A key example, of historical significance, is the computation of areas. This was one of the problems that led to the development of calculus. The way Archimedes tried to compute areas was by the method of exhaustion. To compute, for example, the area of a circle (equivalently, to find the value of $\pi$), we approximate the circle with an inscribed and a circumscribed polygon. The inner one has smaller area than the circle and the outer one has larger area. By increasing the number of sides, we can get closer and closer to the true area both with smaller and with bigger numbers. The true value of the area is the limit of this process. (Archimedes actually duplicated the number of sides each time, starting with hexagons. His work shows that $$ 3\frac{10}{71}\approx3.1408<\pi<3\frac17\approx 3.1429. $$ By increasing the number of sides beyond what Archimedes did, we can get as close to $\pi$ as we may want. Of course, nowadays we have many other methods for computing $\pi$, all based one way or another on the concept of limits.)

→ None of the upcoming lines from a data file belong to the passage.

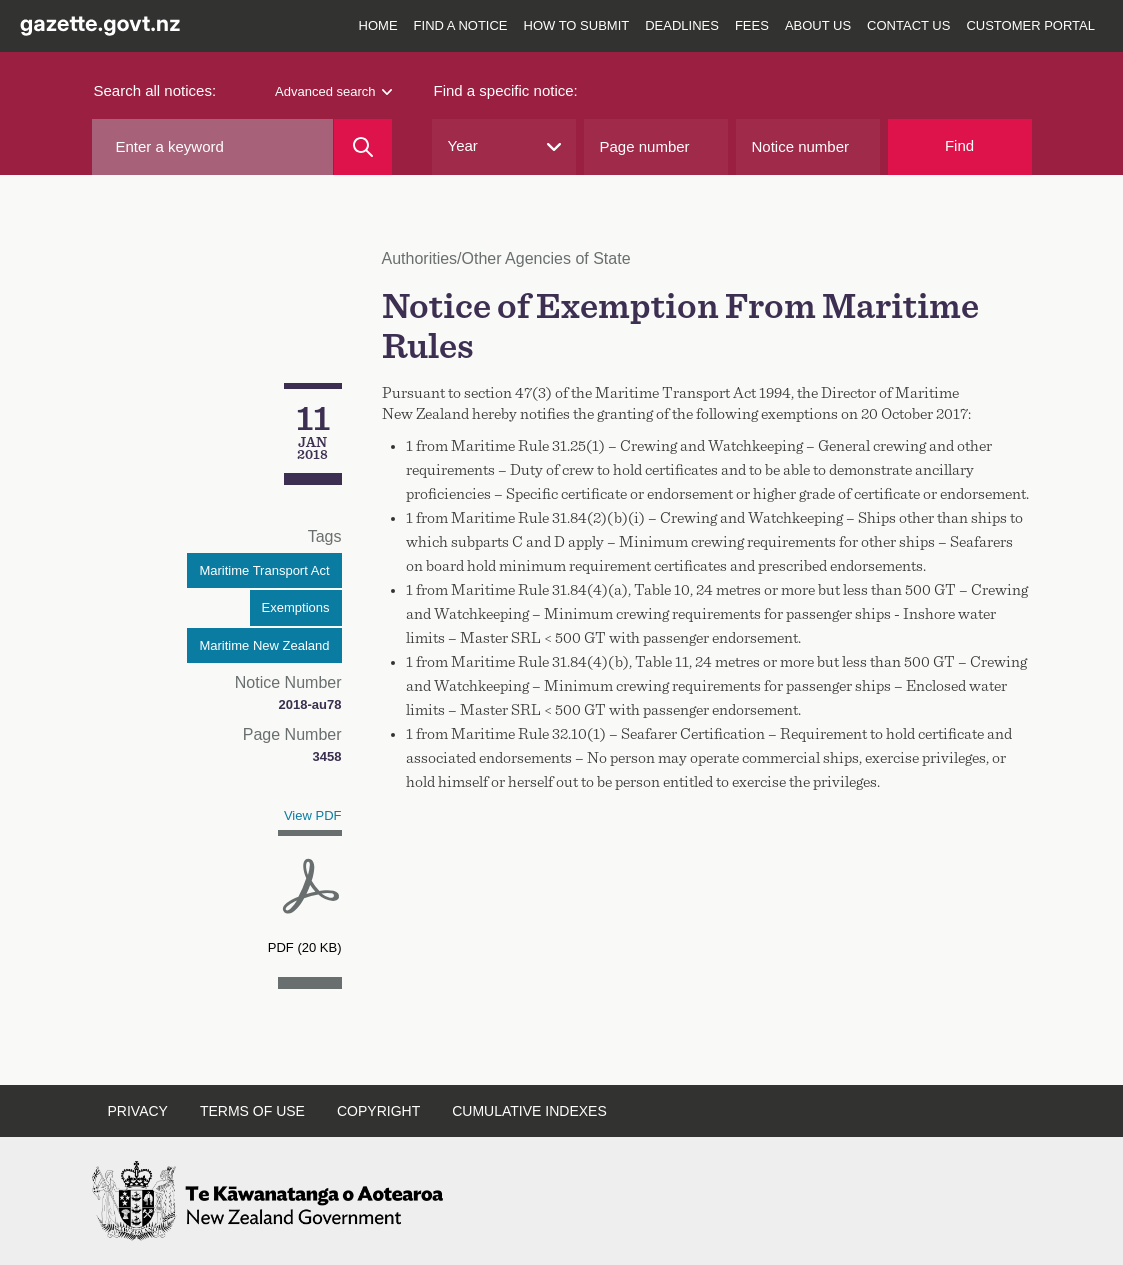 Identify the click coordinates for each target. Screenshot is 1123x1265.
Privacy (138, 1111)
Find (959, 145)
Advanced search (333, 91)
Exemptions (296, 607)
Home (378, 25)
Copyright (378, 1111)
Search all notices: (155, 90)
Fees (752, 25)
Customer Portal (1030, 25)
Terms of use (252, 1111)
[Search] (362, 147)
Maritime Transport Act (264, 570)
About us (818, 25)
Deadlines (682, 25)
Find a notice (461, 25)
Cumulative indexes (529, 1111)
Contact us (908, 25)
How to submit (577, 25)
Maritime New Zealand (264, 645) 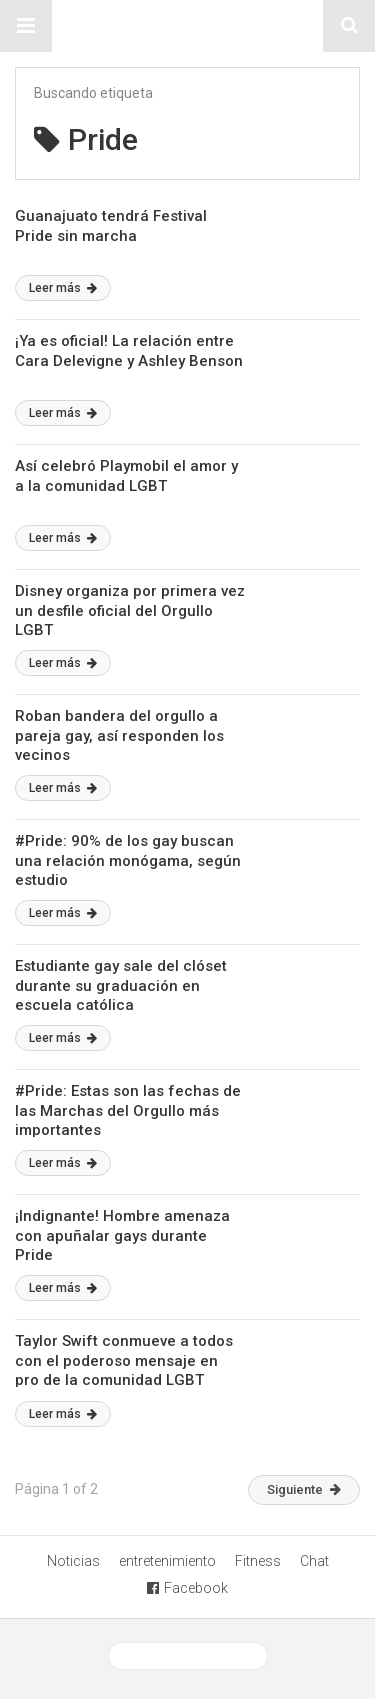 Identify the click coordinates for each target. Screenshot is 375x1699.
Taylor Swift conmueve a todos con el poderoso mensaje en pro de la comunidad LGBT (124, 1360)
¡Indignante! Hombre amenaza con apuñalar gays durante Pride (122, 1235)
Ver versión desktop (188, 1656)
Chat (314, 1561)
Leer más (63, 288)
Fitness (258, 1561)
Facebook (187, 1588)
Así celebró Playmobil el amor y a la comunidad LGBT (126, 476)
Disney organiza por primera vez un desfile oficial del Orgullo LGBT (130, 610)
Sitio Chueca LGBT (188, 26)
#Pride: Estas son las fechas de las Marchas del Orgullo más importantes (128, 1110)
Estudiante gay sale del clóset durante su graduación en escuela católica (121, 985)
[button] (26, 26)
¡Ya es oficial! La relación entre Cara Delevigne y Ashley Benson (129, 351)
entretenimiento (167, 1561)
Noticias (73, 1561)
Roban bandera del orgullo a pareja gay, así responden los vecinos (119, 735)
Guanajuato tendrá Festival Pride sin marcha (111, 226)
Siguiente (304, 1489)
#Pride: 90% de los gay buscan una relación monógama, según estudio (128, 860) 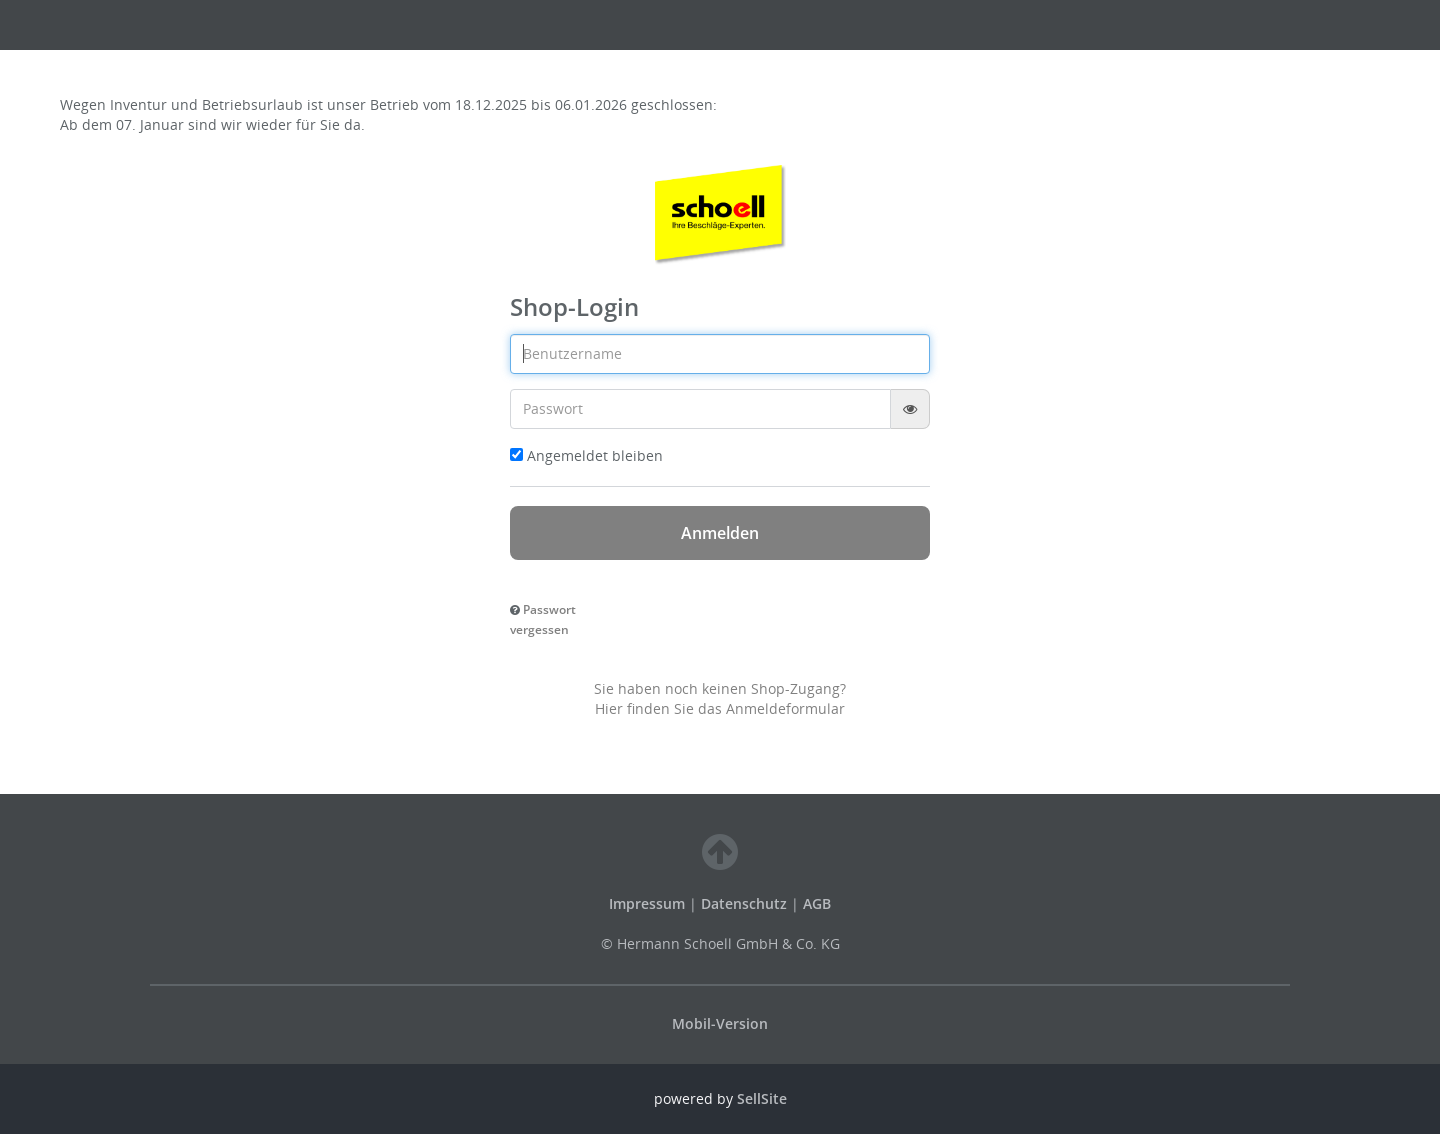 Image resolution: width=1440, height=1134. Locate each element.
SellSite (762, 1098)
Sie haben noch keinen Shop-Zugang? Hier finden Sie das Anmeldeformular (720, 698)
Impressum (649, 903)
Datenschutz (744, 903)
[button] (543, 618)
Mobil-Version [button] (720, 1023)
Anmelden (720, 533)
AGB (817, 903) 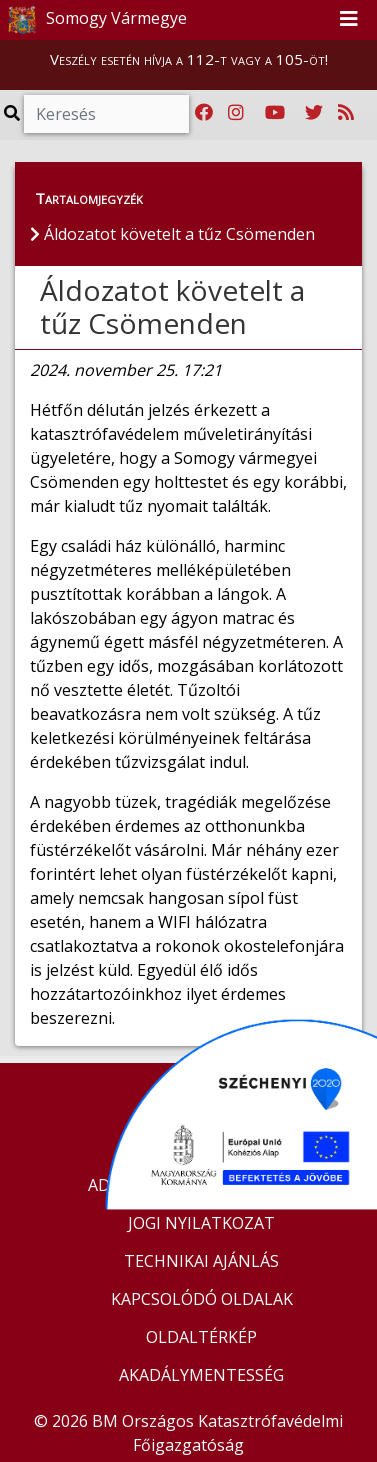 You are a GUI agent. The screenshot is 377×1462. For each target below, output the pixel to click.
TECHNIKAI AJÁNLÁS (201, 1261)
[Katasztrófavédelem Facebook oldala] (204, 113)
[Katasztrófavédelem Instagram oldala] (236, 113)
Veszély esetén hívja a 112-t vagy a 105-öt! (189, 59)
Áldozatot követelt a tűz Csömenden (172, 307)
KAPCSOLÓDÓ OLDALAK (202, 1299)
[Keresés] (106, 114)
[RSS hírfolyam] (346, 113)
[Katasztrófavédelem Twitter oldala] (314, 113)
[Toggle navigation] (349, 20)
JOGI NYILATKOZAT (201, 1223)
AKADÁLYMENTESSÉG (201, 1375)
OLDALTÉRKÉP (201, 1337)
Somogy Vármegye (94, 20)
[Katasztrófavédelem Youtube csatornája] (275, 113) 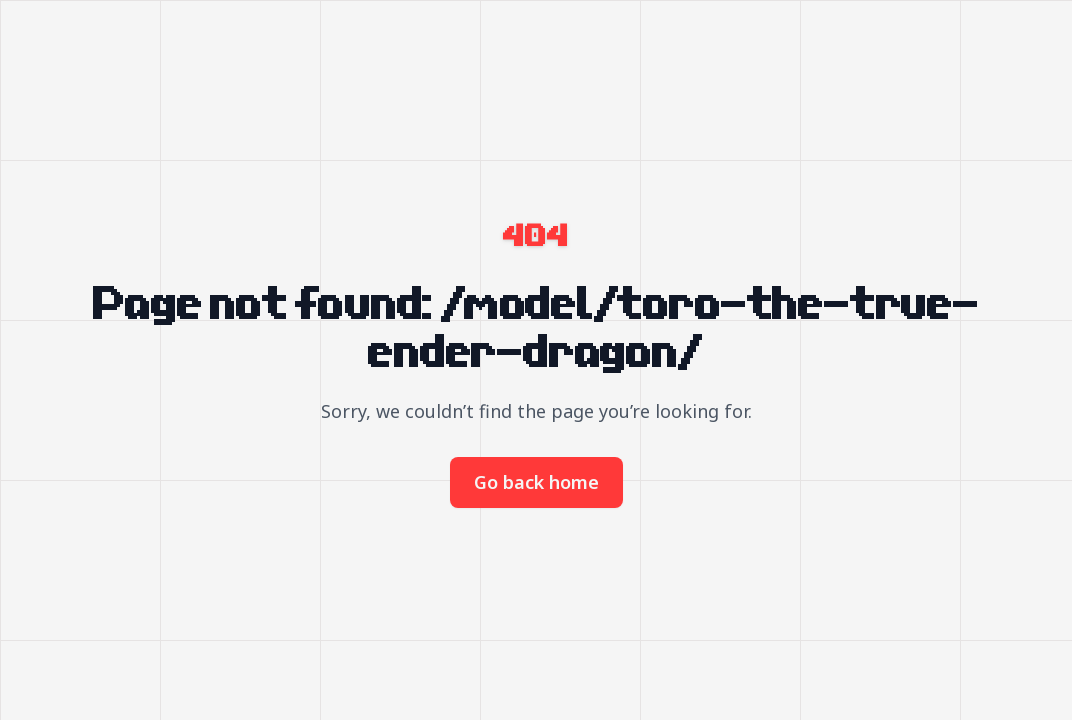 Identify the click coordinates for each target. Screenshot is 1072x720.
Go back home (536, 482) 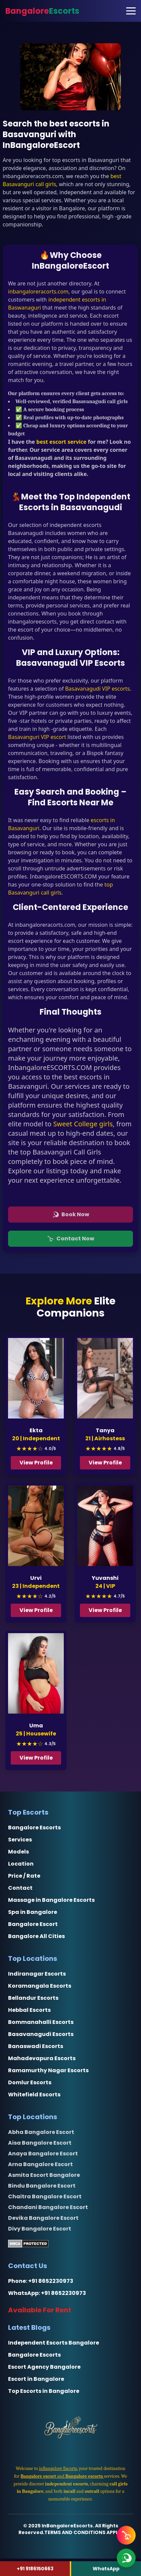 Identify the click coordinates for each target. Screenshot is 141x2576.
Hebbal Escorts (29, 2010)
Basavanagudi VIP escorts (97, 688)
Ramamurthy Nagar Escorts (48, 2070)
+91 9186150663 (35, 2568)
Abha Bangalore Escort (41, 2132)
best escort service (61, 441)
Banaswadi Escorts (35, 2046)
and (62, 2476)
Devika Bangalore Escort (43, 2218)
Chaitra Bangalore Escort (45, 2196)
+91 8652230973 (50, 2281)
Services (20, 1839)
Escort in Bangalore (36, 2379)
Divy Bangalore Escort (39, 2229)
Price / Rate (24, 1876)
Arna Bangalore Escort (40, 2164)
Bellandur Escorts (33, 1998)
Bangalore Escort (33, 1924)
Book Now (70, 1214)
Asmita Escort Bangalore (44, 2175)
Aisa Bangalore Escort (40, 2143)
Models (18, 1852)
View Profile (37, 1462)
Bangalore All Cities (36, 1936)
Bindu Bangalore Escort (42, 2186)
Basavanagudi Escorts (41, 2034)
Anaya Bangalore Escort (43, 2153)
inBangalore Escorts (58, 2468)
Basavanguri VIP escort (37, 737)
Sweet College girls (83, 1123)
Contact (20, 1888)
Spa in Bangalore (32, 1912)
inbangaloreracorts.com (38, 291)
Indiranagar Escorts (37, 1974)
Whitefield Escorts (34, 2094)
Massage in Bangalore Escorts (51, 1900)
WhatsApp (106, 2568)
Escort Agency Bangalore (44, 2367)
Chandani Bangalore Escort (48, 2207)
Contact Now (70, 1238)
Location (21, 1864)
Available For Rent (39, 2310)
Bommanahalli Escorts (41, 2022)
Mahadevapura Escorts (42, 2058)
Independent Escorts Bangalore (53, 2343)
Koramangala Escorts (39, 1986)
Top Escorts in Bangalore (43, 2391)
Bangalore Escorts (34, 1827)
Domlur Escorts (29, 2082) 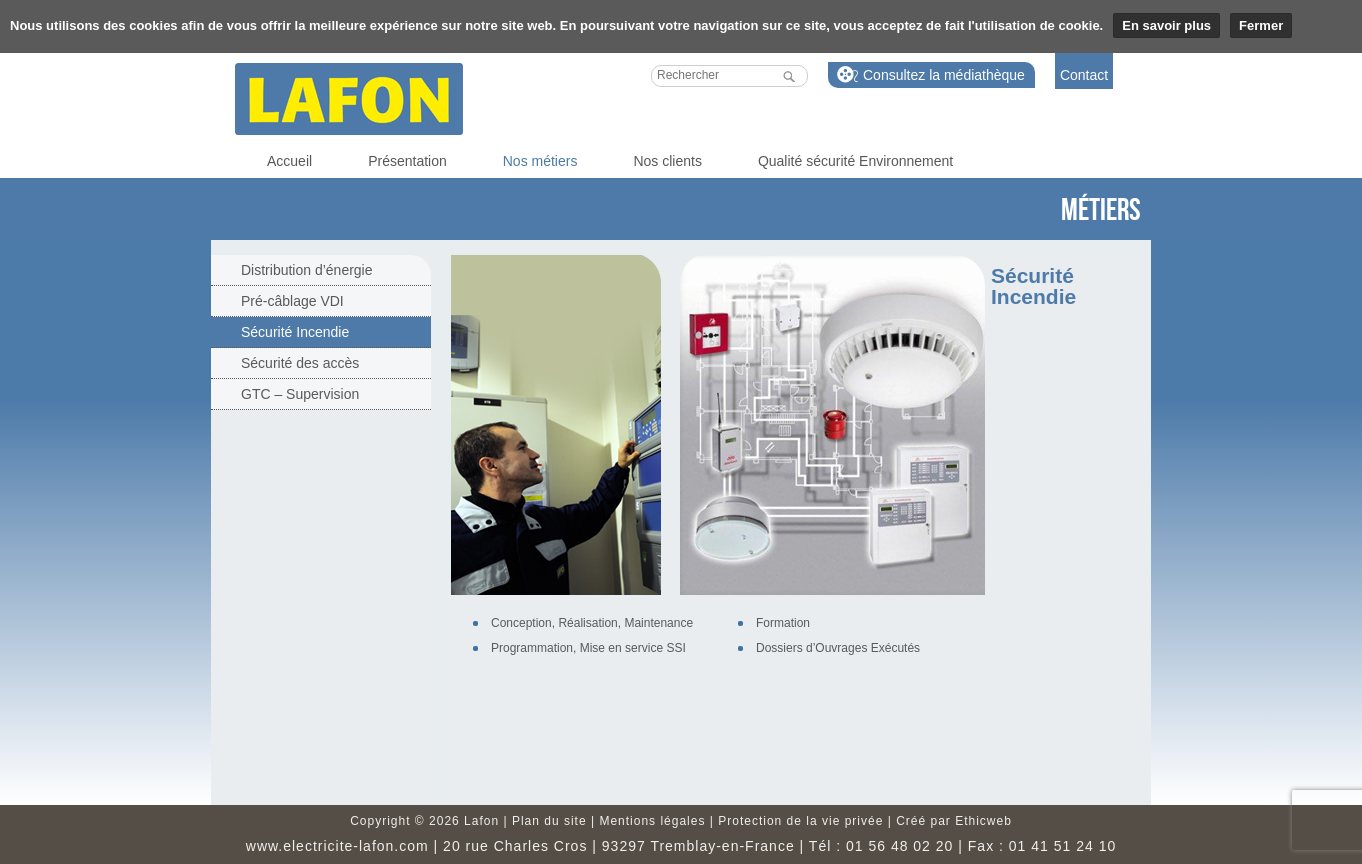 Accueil (289, 161)
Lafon (349, 99)
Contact (1084, 75)
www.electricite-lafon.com (337, 846)
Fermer (1261, 25)
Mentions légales (652, 821)
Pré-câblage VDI (292, 301)
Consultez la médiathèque (944, 75)
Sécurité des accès (300, 363)
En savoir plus (1166, 25)
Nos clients (667, 161)
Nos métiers (540, 161)
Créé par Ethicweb (954, 821)
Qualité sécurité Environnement (855, 161)
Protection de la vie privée (800, 821)
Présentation (407, 161)
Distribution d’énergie (307, 270)
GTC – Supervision (300, 394)
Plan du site (549, 821)
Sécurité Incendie (295, 332)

The computation of areas and volumes of arbitrary figures requires limits in an essential way. Actually, we do not even need to look at strange or complicated figures. The familiar formula for the volume of a pyramid, $$ V=\frac13bh, $$ where $b$ is the area of the base and $h$ is the height, cannot be established precisely without a limit process. (This is a bit surprising; to compute the area of a polygon, no matter how complicated, we can cut it into small pieces and reassemble them into a square. Nothing of the sort is possible for a general pyramid. The use of limits is unavoidable here.)